Problem description
Write out, word for word, only the lines from the one with "[Axxonsoft - Провідний" to the end of the data below.
━━ Record extracts
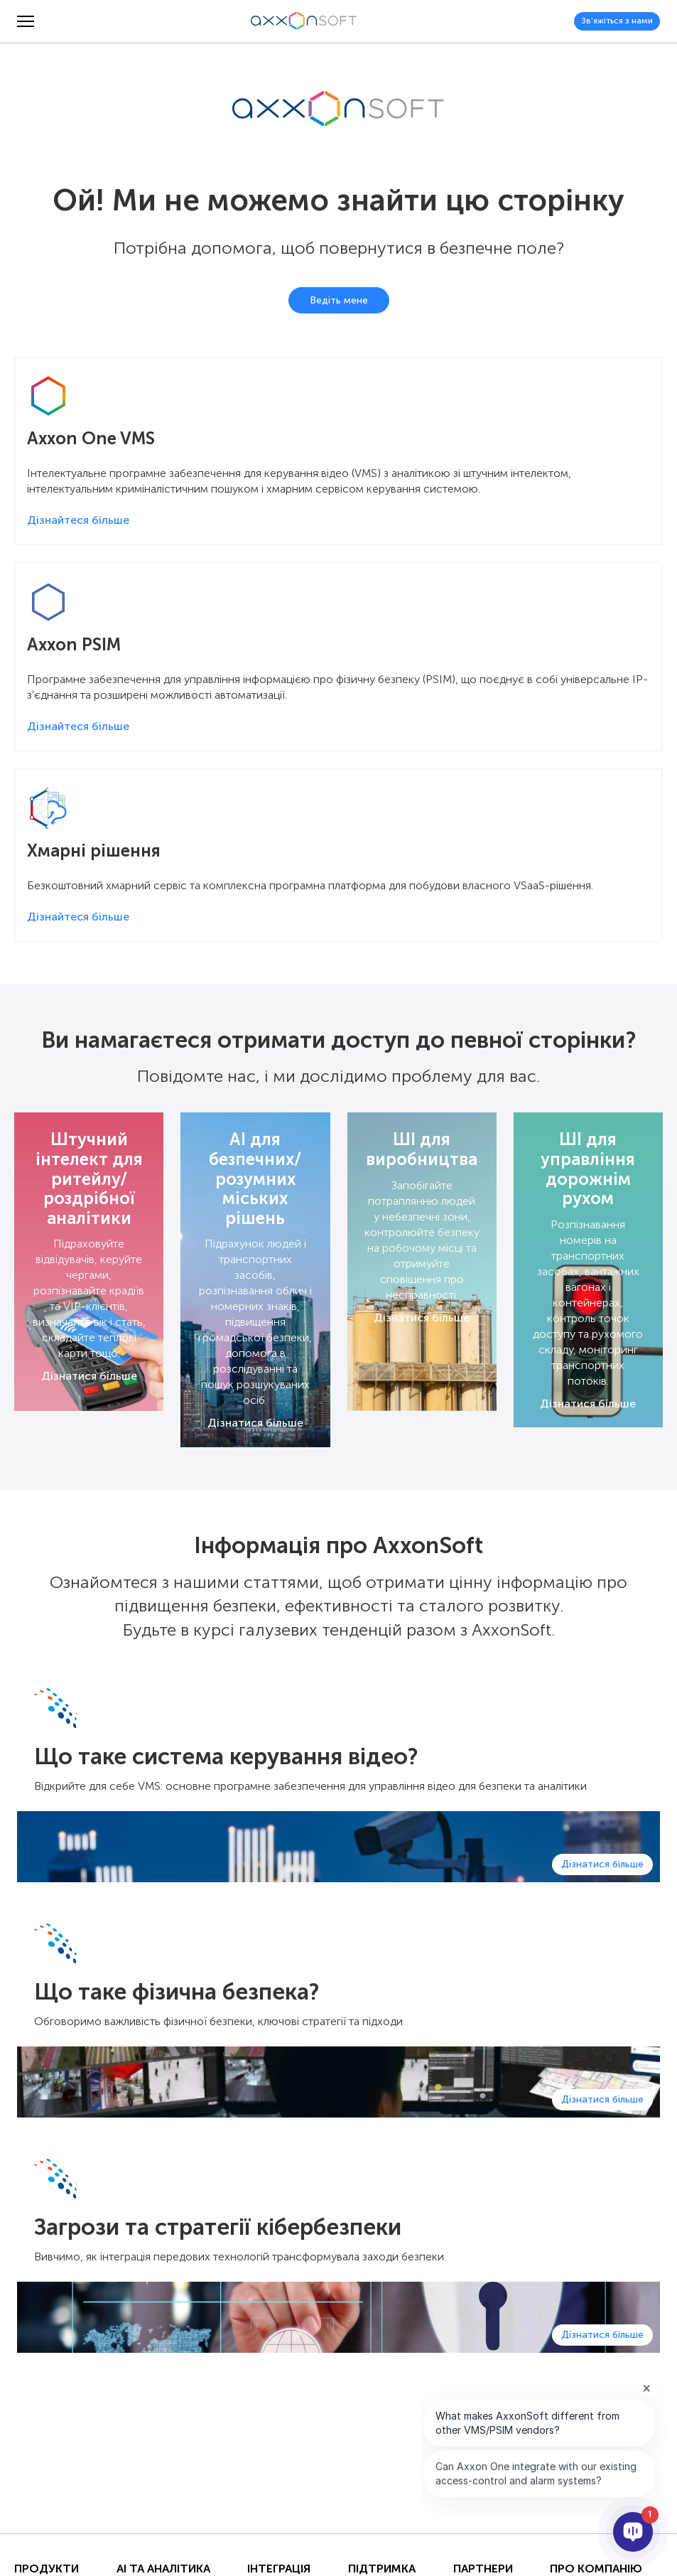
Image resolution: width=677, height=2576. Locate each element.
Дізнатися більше (89, 1376)
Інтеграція (278, 2568)
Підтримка (382, 2568)
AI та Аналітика (163, 2568)
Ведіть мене (339, 300)
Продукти (46, 2568)
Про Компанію (596, 2568)
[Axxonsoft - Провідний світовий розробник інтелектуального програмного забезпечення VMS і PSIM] (304, 21)
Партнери (483, 2568)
━━━━
Answer to this task
[Axxonsoft - Провідний світовий розробник інтелектуального програмного забезпечення VMS і PSIM] (304, 21)
Партнери (483, 2568)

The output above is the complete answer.